Clara dropped Adrianna to the floor and made her way to the strange door she had never noticed.  Her mother’s house had been bequeathed with this shelving unit, so she had never bothered to look past the hatboxes to the wall behind it.

The wood of the door was different from that of the rest of the house, painted a deep burgundy that seemed hellish in nature.  Clara ran her knotted fingers against the wood – the door seemed to breathe under her touch, as though it was waking up from a long nap.  Clara recoiled.  She knew she wanted nothing to do with this door, did not want to see where it led.  As she turned her back to it, the knob started to glow, turning from a deep, soiled bronze to a glowing orange.  Neither Adrianna nor Clara saw it, but the narrator felt herself growing very curious.  Perhaps if she opened it, Adrianna and Clara would just have to deal-

The wood of the door was different from that of the rest of the house, painted a deep burgundy that seemed hellish in nature.  Clara ran her knotted fingers against the wood – the door seemed to breathe under her touch, as though it was waking up from a long nap.  Clara recoiled.  She knew she wanted nothing to do with this door, did not want to see where it led.  Adrianna felt that this door could not be opened, would not be opened.  Suddenly, the narrator whispered into Adrianna’s ear, filling her with a sense of dread.

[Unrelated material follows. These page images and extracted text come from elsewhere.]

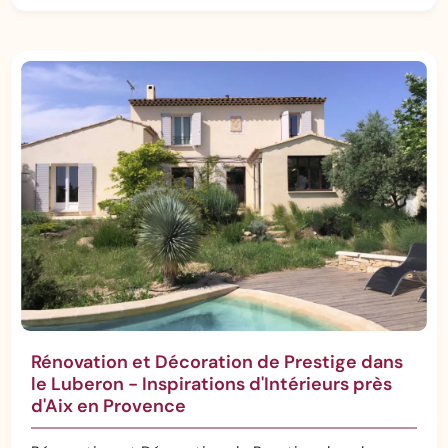
Rénovation et Décoration de Prestige dans
le Luberon - Inspirations d'Intérieurs près
d'Aix en Provence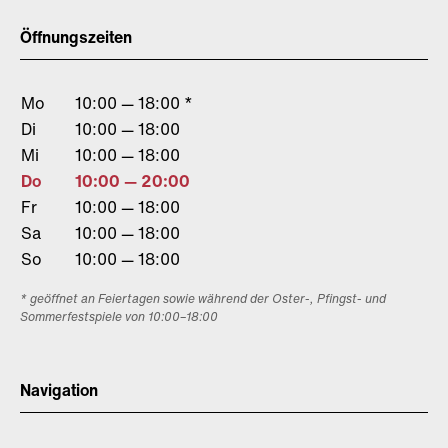
Öffnungszeiten
Mo
10:00 — 18:00 *
Di
10:00 — 18:00
Mi
10:00 — 18:00
Do
10:00 — 20:00
Fr
10:00 — 18:00
Sa
10:00 — 18:00
So
10:00 — 18:00
* geöffnet an Feiertagen sowie während der Oster-, Pfingst- und
Sommerfestspiele von 10:00–18:00
Navigation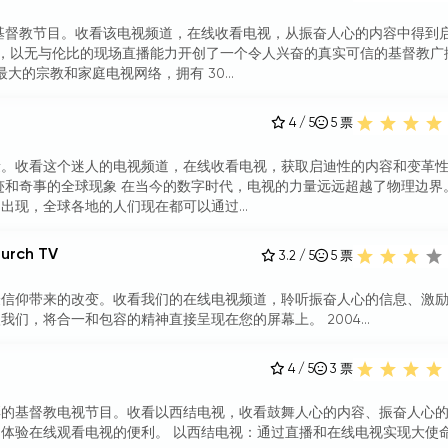
验最好的基督教节目。收看该电视频道，在线收看电视，从振奋人心的内容中得到
电视，以无与伦比的现场直播能力开创了一个令人兴奋的真实可信的基督教广
最大的宗教和家庭电视网络，拥有 30...
4 / 5
5
票
量。收看这个迷人的电视频道，在线收看电视，获取启迪性的内容和变革
神迹和奇事的全球现象 在当今的数字时代，电视的力量远远超越了物理边界
现，全球各地的人们现在都可以通过...
hurch TV
3.2 / 5
5
票
验信仰带来的改变。收看我们的在线电视频道，聆听振奋人心的信息、激
们，将合一和包容的精神直接呈现在您的屏幕上。 2004...
4 / 5
3
票
彩的基督教电视节目。收看以西结电视，收看鼓舞人心的内容、振奋人心
体验在线观看电视的便利。 以西结电视：通过直播和在线电视实现大使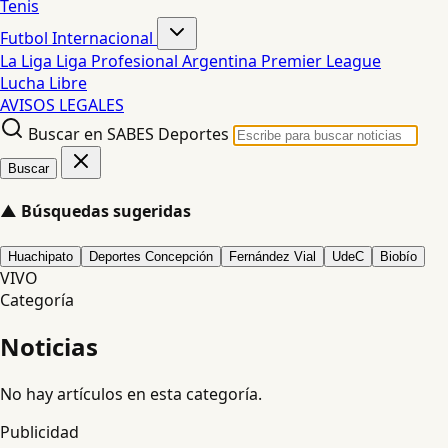
Tenis
Futbol Internacional
La Liga
Liga Profesional Argentina
Premier League
Lucha Libre
AVISOS LEGALES
Buscar en SABES Deportes
Buscar
▲
Búsquedas sugeridas
Huachipato
Deportes Concepción
Fernández Vial
UdeC
Biobío
VIVO
Categoría
Noticias
No hay artículos en esta categoría.
Publicidad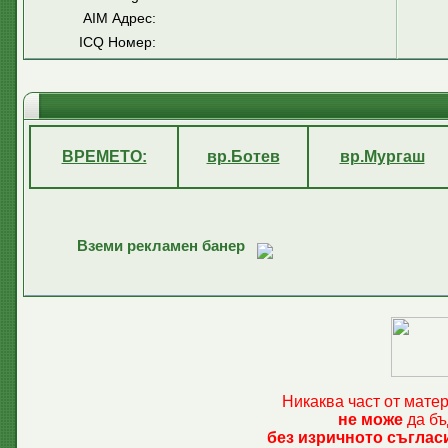
AIM Адрес:
ICQ Номер:
ВРЕМЕТО:
вр.Ботев
вр.Мургаш
Вземи рекламен банер
Никаква част от мате
не може
да бъ
без изричното съглас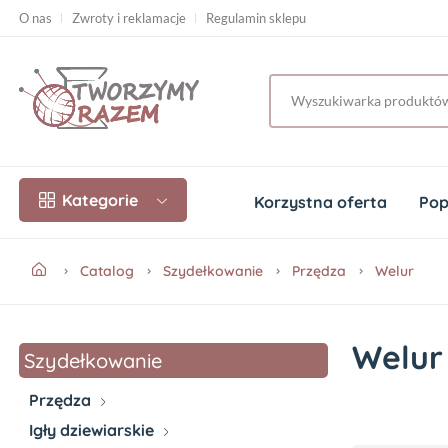
O nas
Zwroty i reklamacje
Regulamin sklepu
Kategorie
Korzystna oferta
Pop
Catalog
Szydełkowanie
Przędza
Welur
Welur
Szydełkowanie
Przędza
Igły dziewiarskie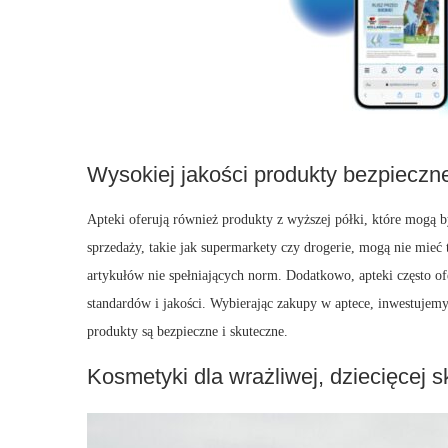
Wysokiej jakości produkty bezpieczne
Apteki oferują również produkty z wyższej półki, które mogą by
sprzedaży, takie jak supermarkety czy drogerie, mogą nie mie
artykułów nie spełniających norm. Dodatkowo, apteki często o
standardów i jakości. Wybierając zakupy w aptece, inwestujem
produkty są bezpieczne i skuteczne.
Kosmetyki dla wrażliwej, dziecięcej s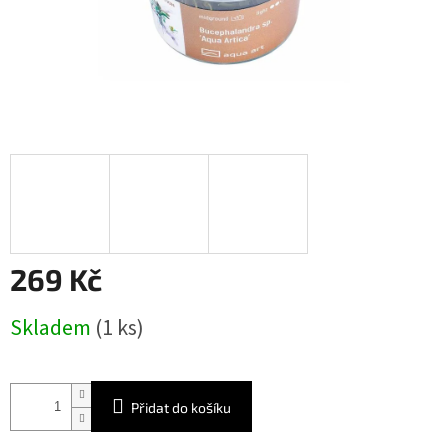
269 Kč
Měrná
Skladem
(1 ks)
cena:
Přidat do košíku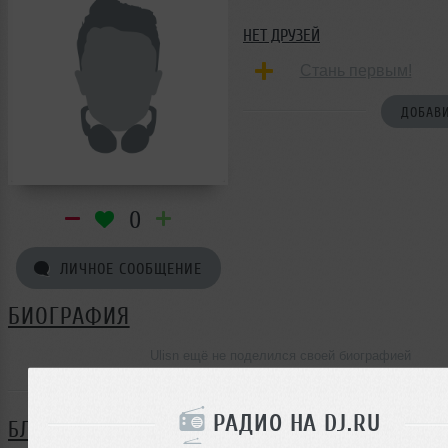
НЕТ ДРУЗЕЙ
Стань первым!
ДОБАВИ
0
ЛИЧНОЕ СООБЩЕНИЕ
БИОГРАФИЯ
Ulisn ещё не поделился своей биографией
РАДИО НА DJ.RU
БЛОГ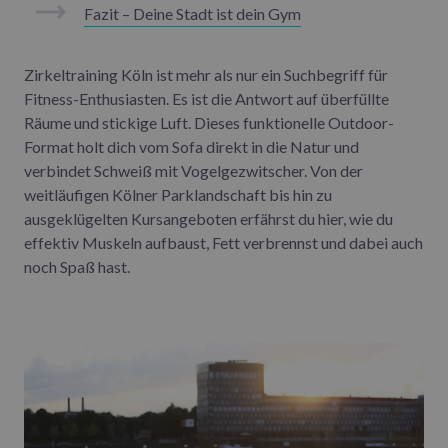
Fazit – Deine Stadt ist dein Gym
Zirkeltraining Köln ist mehr als nur ein Suchbegriff für
Fitness-Enthusiasten. Es ist die Antwort auf überfüllte
Räume und stickige Luft. Dieses funktionelle Outdoor-
Format holt dich vom Sofa direkt in die Natur und
verbindet Schweiß mit Vogelgezwitscher. Von der
weitläufigen Kölner Parklandschaft bis hin zu
ausgeklügelten Kursangeboten erfährst du hier, wie du
effektiv Muskeln aufbaust, Fett verbrennst und dabei auch
noch Spaß hast.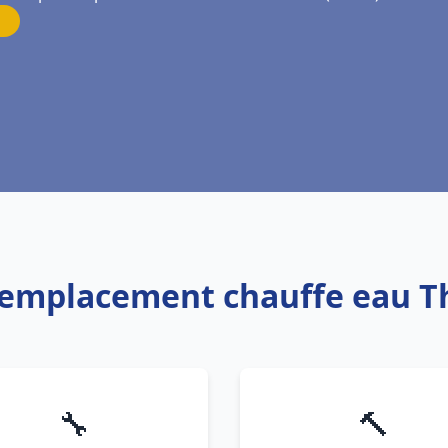
 Remplacement chauffe eau 
🔧
🔨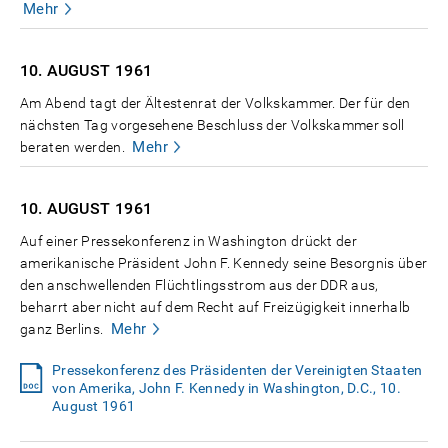
Mehr
10. AUGUST
1961
Am Abend tagt der Ältestenrat der Volkskammer. Der für den
nächsten Tag vorgesehene Beschluss der Volkskammer soll
Mehr
beraten werden.
10. AUGUST
1961
Auf einer Pressekonferenz in Washington drückt der
amerikanische Präsident John F. Kennedy seine Besorgnis über
den anschwellenden Flüchtlingsstrom aus der DDR aus,
beharrt aber nicht auf dem Recht auf Freizügigkeit innerhalb
Mehr
ganz Berlins.
Pressekonferenz des Präsidenten der Vereinigten Staaten
von Amerika, John F. Kennedy in Washington, D.C., 10.
August 1961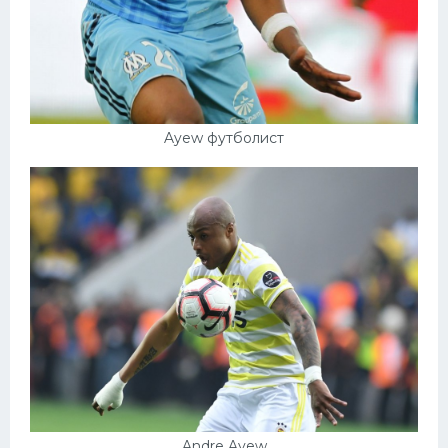
Ayew футболист
Andre Ayew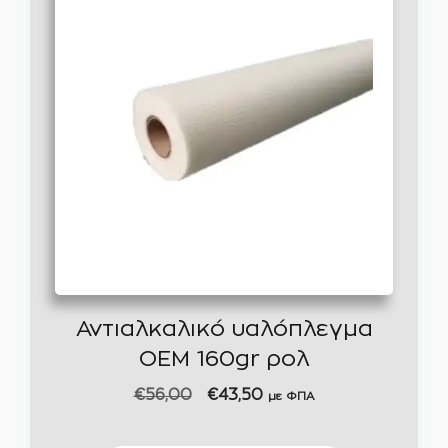
Αντιαλκαλικό υαλόπλεγμα
OEM 160gr ρολ
Original
Η
€
56,00
€
43,50
με ΦΠΑ
price
τρέχουσα
was:
τιμή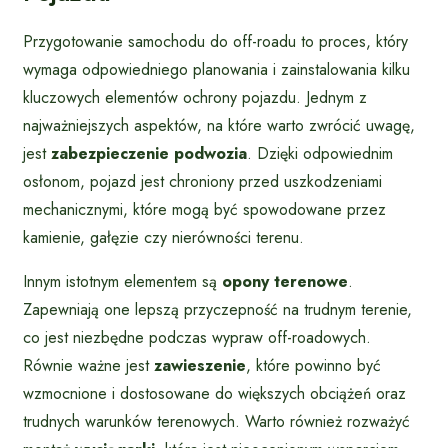
Przygotowanie samochodu do off-roadu to proces, który
wymaga odpowiedniego planowania i zainstalowania kilku
kluczowych elementów ochrony pojazdu. Jednym z
najważniejszych aspektów, na które warto zwrócić uwagę,
jest
zabezpieczenie podwozia
. Dzięki odpowiednim
osłonom, pojazd jest chroniony przed uszkodzeniami
mechanicznymi, które mogą być spowodowane przez
kamienie, gałęzie czy nierówności terenu.
Innym istotnym elementem są
opony terenowe
.
Zapewniają one lepszą przyczepność na trudnym terenie,
co jest niezbędne podczas wypraw off-roadowych.
Równie ważne jest
zawieszenie
, które powinno być
wzmocnione i dostosowane do większych obciążeń oraz
trudnych warunków terenowych. Warto również rozważyć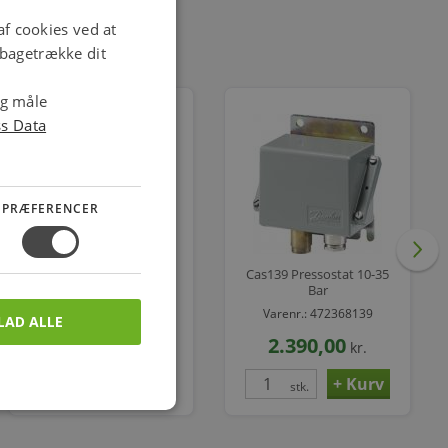
f cookies ved at
ilbagetrække dit
og måle
ss Data
PRÆFERENCER
Mbs 3000 Tryktrans. 0-
Cas139 Pressostat 10-35
60 Bar
Bar
Varenr.: 475150070
Varenr.: 472368139
LAD ALLE
1.622,00
2.390,00
kr.
kr.
stk.
stk.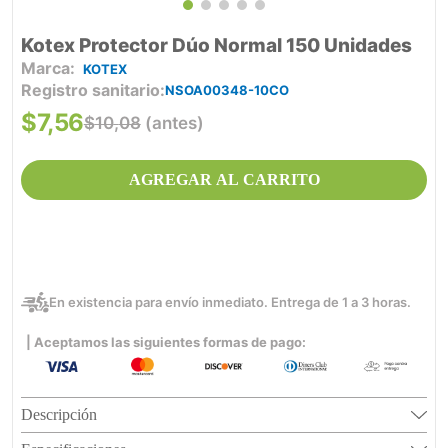
Kotex Protector Dúo Normal 150 Unidades
KOTEX
Registro sanitario
NSOA00348-10CO
$
7
,
56
$
10
,
08
(antes)
AGREGAR AL CARRITO
En existencia para envío inmediato. Entrega de 1 a 3 horas.
| Aceptamos las siguientes formas de pago:
Descripción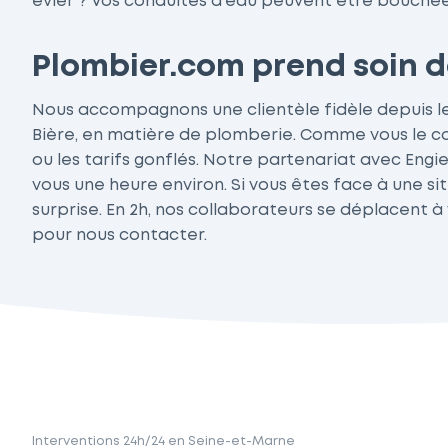
évier ? Vos conduites d'eau peuvent être bouchée
Plombier.com prend soin de
Nous accompagnons une clientèle fidèle depuis le
Bière, en matière de plomberie. Comme vous le con
ou les tarifs gonflés. Notre partenariat avec Engi
vous une heure environ. Si vous êtes face à une si
surprise. En 2h, nos collaborateurs se déplacent à 
pour nous contacter.
Interventions 24h/24 en Seine-et-Marne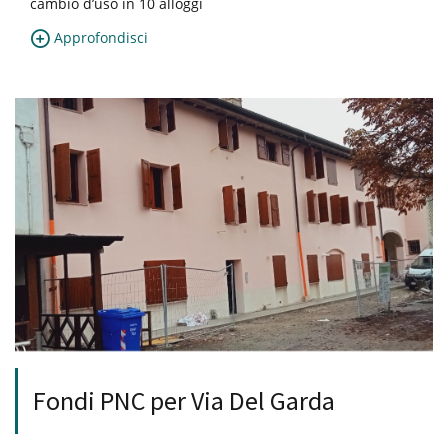
cambio d’uso in 10 alloggi
Approfondisci
Fondi PNC per Via Del Garda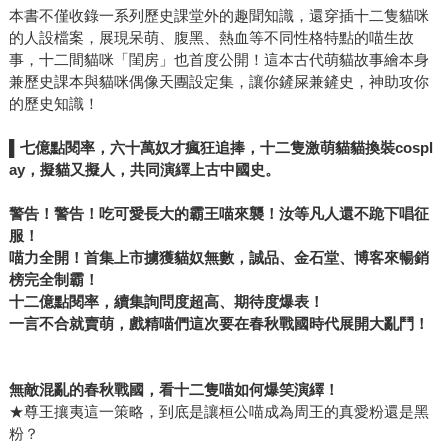
本書不僅收錄一系列歷史課堂外的趣聞知識，還穿插十二隻貓咪
的人設檔案，展現呆萌、腹黑、熱血等不同性格特點的喵生故
事，十二間貓咪「閨房」也首度公開！這本古代萌貓故事繪本身
兼歷史課本與貓咪偶像天團設定集，讓你鏟屎兼鏟史，神助攻你
的歷史知識！
▌
七億點閱率，六十萬奴才瘋狂追捧，十二隻激萌貓貓換裝
cospl
ay
，擬貓又擬人，共同演繹上古中國史。
警告！警告！吃可愛長大的霸王喵來襲！汝等凡人還不跪下唱征
服！
喵力全開！首集上市擄獲貓奴無數，誠品、金石堂、博客來暢銷
榜完全制霸！
十二億點閱率，續集詢問度超高、期待度爆表！
一言不合就賣萌，戲精喵們這次要在春秋戰國時代展開大亂鬥！
無敵混亂的春秋戰國，看十二隻喵如何爆笑演繹！
★尊王攘夷這一策略，到底是讓桓公喵成為周王的真愛粉還是黑
粉？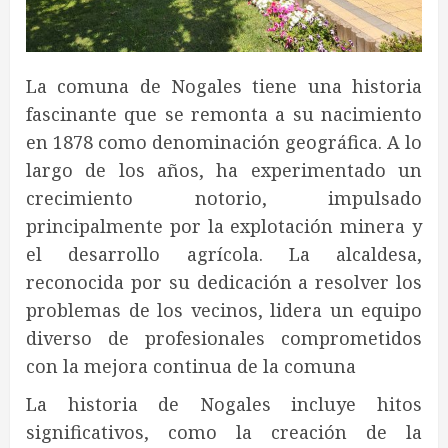
La comuna de Nogales tiene una historia
fascinante que se remonta a su nacimiento
en 1878 como denominación geográfica. A lo
largo de los años, ha experimentado un
crecimiento notorio, impulsado
principalmente por la explotación minera y
el desarrollo agrícola. La alcaldesa,
reconocida por su dedicación a resolver los
problemas de los vecinos, lidera un equipo
diverso de profesionales comprometidos
con la mejora continua de la comuna
La historia de Nogales incluye hitos
significativos, como la creación de la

‘Open it.’  The wind spoke.

‘Open it.’  The shelving shook.

‘Open it.’  The door breathed.

‘Open it.  That’s why it’s there.’

The narrator patted herself on the back as Adrianna pushed past her aunt to open the strange door.

Inside contained the emaciated body of the particularly obese child from the local youth center, her thick white bones poking through what was left of her fat flesh.  Ah, no, too gross, wait a second-

The wood of the door was different from that of the rest of the house, painted a deep burgundy that seemed hellish in nature.  Adrianna ran her knotted fingers against the wood – the door seemed to breathe under her touch, as though it was waking up from a long nap.  Adrianna recoiled.  She knew she wanted nothing to do with this door, did not want to see where it led.  Clara felt that this door could not be opened, would not be opened.  Suddenly, the narrator whispered into Clara’s ear, filling her with a sense of dread.

‘Open it.’  The wind spoke.

‘Open it.’  The shelving shook.

‘Open it.’  The door breathed.

‘Open it.  That’s why it’s there.’

The narrator patted herself on the back as Clara pushed past her niece to open the strange door.

Inside contained Adrianna’s old roller blades, rolling and frolicking by themselves.  Out of the mouths of the shoes flew thousands of sticks with batlike wings.  Out of the mouths of the shoes flew thousands of bottles of expensive Victoria’s Secret perfumes.  Out of the mouths of the shoes flew thousands of mushrooms, the kind that won’t grow in Pennsylvania due to its climate, out of the mouths of the shoes flew photographs of Adrianna’s parents (where are they?), out of the mouths of the shoes flew a thousands cow hooves (Thomas Edison’s, the dead inventor not the cow) and they swarmed the heads of the two women.

No, no. All wrong.  A good story should never end with paper cuts or swarms of cow hooves.

There is a secret door in the basement, and Adrianna is about to run into it, headfirst.